Wednesday June 24 2009

Much can change in 25 years. Empires can crumble, floods can change the face of the earth -- even Mary Harney can get a new hairdo.

What cannot seem to earn a makeover is Our Lady's Hospital for Sick Children in Crumlin. The day I discovered that deja vu is not a trick of the mind was the day I stepped over its threshold for the first time since 1981. As a small child, I had a heart operation in the hospital. I recovered well, went home and, thankfully, have never suffered a day of serious illness since.

A quarter of a century later, I was back to spend time with my young cousin, who was receiving treatment in Crumlin for a life-threatening condition.

Now, you would expect a sense of familiarity with the place where you yourself went through a major life experience. But as I walked down the corridor to my cousin's room, I thought: This place hasn't changed one bit.

I rang my mother later that evening to describe the ward. "Sure, of course you know it, it's the same one you were on," she said. "And it sounds exactly the same as it was in 1981."

Now there's a sobering thought. The same attempt to lift the teabag-coloured walls with a few cartoons; the same low-ceilinged feeling of claustrophobia; the same jam-packed rooms in which my mother would take turns with the family of another little girl at visiting time because they couldn't all fit in. In short, no place to cheer up a child.

Although I know there have been some new extensions to the building in recent years, the only outward change I could see on my cousin's floor was the addition of a fish tank.

My cousin loved the distraction so much she would stand in front of it in her little dressing gown for as long as she dared before someone would hustle her back to bed. It is a nice touch.

For some of my cousin's frequent visits, her family were put up in a lovely shared house near the hospital so she could be treated as an outpatient.

The house, I believe, is part of a wonderful charitable scheme -- not State-sponsored, please note -- where houses are donated or bought and refurbished for this specific purpose.
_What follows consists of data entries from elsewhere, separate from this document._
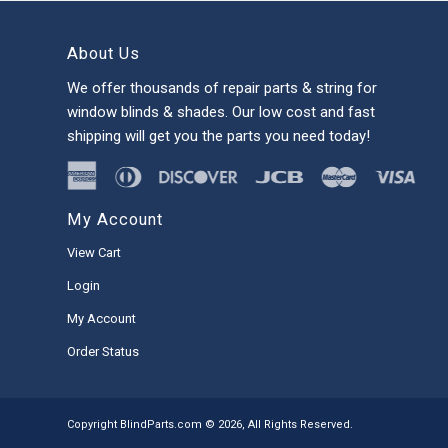
About Us
We offer thousands of repair parts & string for
window blinds & shades. Our low cost and fast
shipping will get you the parts you need today!
My Account
View Cart
Login
My Account
Order Status
Copyright BlindParts.com © 2026, All Rights Reserved.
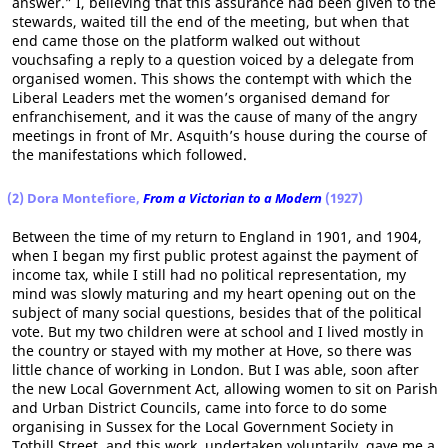
answer.” I, believing that this assurance had been given to the
stewards, waited till the end of the meeting, but when that
end came those on the platform walked out without
vouchsafing a reply to a question voiced by a delegate from
organised women. This shows the contempt with which the
Liberal Leaders met the women’s organised demand for
enfranchisement, and it was the cause of many of the angry
meetings in front of Mr. Asquith’s house during the course of
the manifestations which followed.
(2) Dora Montefiore,
From a Victorian to a Modern
(1927)
Between the time of my return to England in 1901, and 1904,
when I began my first public protest against the payment of
income tax, while I still had no political representation, my
mind was slowly maturing and my heart opening out on the
subject of many social questions, besides that of the political
vote. But my two children were at school and I lived mostly in
the country or stayed with my mother at Hove, so there was
little chance of working in London. But I was able, soon after
the new Local Government Act, allowing women to sit on Parish
and Urban District Councils, came into force to do some
organising in Sussex for the Local Government Society in
Tothill Street, and this work, undertaken voluntarily, gave me a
It was a welcome advance from the trek my mother had to make that particularly icy winter to the only B&B she could afford, somewhere on the nether reaches of Dolphin's Barn.
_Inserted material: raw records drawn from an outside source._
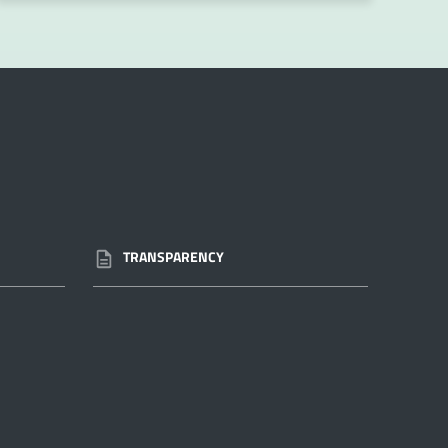
TRANSPARENCY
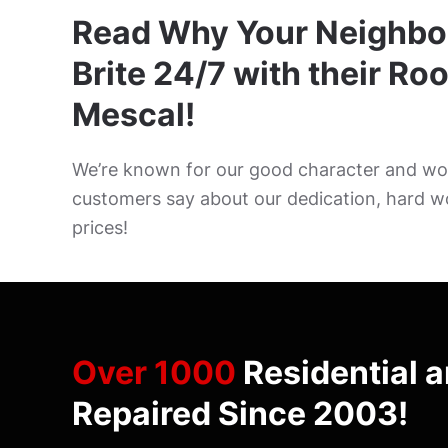
Read Why Your Neighbo
Brite 24/7 with their Roo
Mescal!
We’re known for our good character and wor
customers say about our dedication, hard w
prices!
Over 1000
Residential 
Repaired Since 2003!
It is absolutely necessary to say that one other thing had not changed in the years between my stay in Crumlin and my cousin's: the attitude of the staff.

Nurses, doctors, attendants, porters -- all of them utterly professional, caring and dedicated to doing their best with the resources they have for sick children. And it is also necessary to say that Our Lady's gives the most advanced treatment and houses a world-class Children's Research Centre (again, wholly funded by donations). But what other public building hardly changes at heart in 25 years?

Since the early 80s we have hauled ourselves out of a recession, rode the boom and plunged back into financial chaos.

Our main train and bus stations have modernised, government departments been refurbished, whole new magnificent edifices built for public administrations.

How can a children's hospital -- where the surroundings are so vital to their inhabitants, where many spend Christmas and holidays and weekends and endless days and nights -- receive so little attention?

It is gratifying to see TDs and senators pay a visit this week to Our Lady's in Crumlin.

Too often the people who are crunching the numbers and making cruel cutbacks are not in contact with the real, live people their decisions affect.

And I have been merely addressing the works needed on an ageing building -- at least my cousin got to see the inside of Our Lady's and did not languish on a waiting list.

My sincere hope is that the politicians who reached out will realise that a children's hospital is no place to cut corners.